This weekend I joined the Capital Hiking Club on a day hike along the Appalachian Trail. The route passes several great viewpoints, including the original Washington Monument and Annapolis Rocks. Besides the obvious draw of the outdoors and meeting new people, I was excited to try out my new trekking poles on this hike. I bought some inexpensive carbon fiber poles from Cascade Mountain Tech so I could try out hiking with trekking poles in general. I’ve never spent much time with poles on the trail but I wanted to see if they would be useful for my thru-hike of the John Muir Trail later this summer.
Spoiler alert – I’ve decided I will continue hiking with poles! The Cascade Mountain Tech pair are a great set to begin on. They’re lightweight and the cork grips are very comfortable. I’m not a huge fan of the snap locks, but they’re not a deal breaker.
Trip Planning
This hike is a point-to-point day hike along the Appalachian Trail, so you’ll need a way to get from one end to the other before or after the hike. The route is depicted in its entirety on the PATC #5 map. No permits are required for day-hiking or overnight trips, but all the usual leave no trace rules apply. Take extra care on this popular section of the trail to minimize your impact.
Day Hike to Annapolis Rocks
June 3, 2017 | 12.3 mi | +2100′ / – 1900′
I meet a bus full of Capital Hiking Club members at a nearby Metro station (parking is free on the weekends!). The group includes a wide range of people, from young 20-somethings to seasoned hikers enjoying their retirement. The bus ride to Washington Monument State Park lasts about an hour and we arrive at about 10 AM. On a usual June Saturday, the temperature would be rising through the 70’s up into the 80’s or 90’s. Thankfully, today is not a usual June day and it’s cool and breezy.
A short road walk from the bus leads to the Washington Monument, an old stone tower perched on a knoll. The Appalachian Trail passes nearby and, after spending a few minutes admiring the views from the top of the monument, I begin hiking north on the AT.
The first section of trail descends gradually from the monument and winds through a dense forest. The sweet scent of Mountain Laurel wafts along on the cool breeze and carpets of ferns surround the trail. In a departure from my usual long pant hiking attire, I am wearing running shorts instead; I expected it to be much warmer. I try to avoid brushing too many of the plants hanging into the trail, to evade both poison ivy and Lime disease-ridden ticks.

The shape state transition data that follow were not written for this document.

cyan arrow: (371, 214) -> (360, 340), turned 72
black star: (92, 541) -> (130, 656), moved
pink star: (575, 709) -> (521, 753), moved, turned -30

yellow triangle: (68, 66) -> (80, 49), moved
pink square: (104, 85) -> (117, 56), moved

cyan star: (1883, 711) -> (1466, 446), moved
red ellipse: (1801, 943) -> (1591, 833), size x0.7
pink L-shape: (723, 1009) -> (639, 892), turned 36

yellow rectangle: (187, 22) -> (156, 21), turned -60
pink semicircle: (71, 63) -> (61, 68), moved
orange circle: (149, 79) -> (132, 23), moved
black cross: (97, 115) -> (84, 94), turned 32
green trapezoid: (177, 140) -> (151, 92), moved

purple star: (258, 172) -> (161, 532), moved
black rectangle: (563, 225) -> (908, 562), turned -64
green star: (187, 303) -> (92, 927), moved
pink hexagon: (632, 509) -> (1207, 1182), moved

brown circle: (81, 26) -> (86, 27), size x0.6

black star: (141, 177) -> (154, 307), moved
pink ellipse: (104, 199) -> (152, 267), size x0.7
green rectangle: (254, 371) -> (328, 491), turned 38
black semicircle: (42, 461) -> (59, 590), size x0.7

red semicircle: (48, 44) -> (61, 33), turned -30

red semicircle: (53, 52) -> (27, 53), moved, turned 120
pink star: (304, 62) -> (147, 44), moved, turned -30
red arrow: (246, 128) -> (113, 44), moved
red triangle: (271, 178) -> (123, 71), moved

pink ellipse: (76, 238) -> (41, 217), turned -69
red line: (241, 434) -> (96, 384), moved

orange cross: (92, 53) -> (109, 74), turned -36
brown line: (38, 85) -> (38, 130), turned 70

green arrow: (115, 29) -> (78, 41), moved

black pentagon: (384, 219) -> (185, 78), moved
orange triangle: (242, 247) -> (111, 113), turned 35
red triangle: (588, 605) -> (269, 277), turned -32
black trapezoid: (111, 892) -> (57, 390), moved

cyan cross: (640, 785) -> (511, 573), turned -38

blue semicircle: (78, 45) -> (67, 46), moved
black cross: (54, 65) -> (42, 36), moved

Several miles later, the Appalachian Trail crosses I-70 via an enclosed bridge. While I appreciate the close proximity of the AT to Washington DC, I also wish it was more removed from civilization. Road crossings like this ruin the illusion of solitude. Still, it’s entertaining to walk over the interstate. I wonder how many people threw things off of the bridge before engineers settled on a completely enclosed design?
After crossing the highway, the trail enters more isolated woods. This section is popular with day hikers, most of whom seem to be converging on our lunch spot: Annapolis Rocks. By the time I reach the cliffs, I’m ready for a good break and some food. The views from Annapolis Rocks are similar to many the others you’ll find in Maryland and Virginia: endless trees and farmland scattered in the mix. I’m sure the scenery is fantastic in autumn when the trees transition to hues of red, orange, and yellow. I munch on a tortilla, hummus, and an extra sharp cheddar cheese stick and admire the views.
The trail north from Annapolis Rocks is more sparsely populated and I enjoy a little solitude despite the fact that I arrived with a group of 45 other hikers. A particularly rocky section of trail requires extra concentration to avoid a turned ankle, but otherwise, the trek is relatively easy with few elevation changes. On the slopes that do exist, I take advantage of the trekking poles. They’re incredibly effective at reducing the load on my knees on the downhill segments, and I can see how they’d be helpful in the snow, during stream crossings, and on uphill climbs.
The hikers I meet on this stretch of trail seem to mostly be section- and thru-hikers completing portions of the Appalachian Trail. The Maryland section of the AT is popular as a multi-day trip. One gentleman I meet hiked the southern half of the AT last summer. He’s just begun the second half at Harper’s Ferry and is making his way to Mt. Katahdin.
At the end of the hike, I join others that hiked faster than me and wait for the bus. A pair of chickens are pecking around the gravel parking lot, providing entertainment while we wait for our ride.
When the bus arrives, we enjoy chips, sodas, and cold beers and then crowd back on board. There is significantly more traffic on the way home and it’s nice to be able to sit back and relax while the bus driver navigates the crowded roads. With another great hike in the bag, I relax and enjoy the ride home.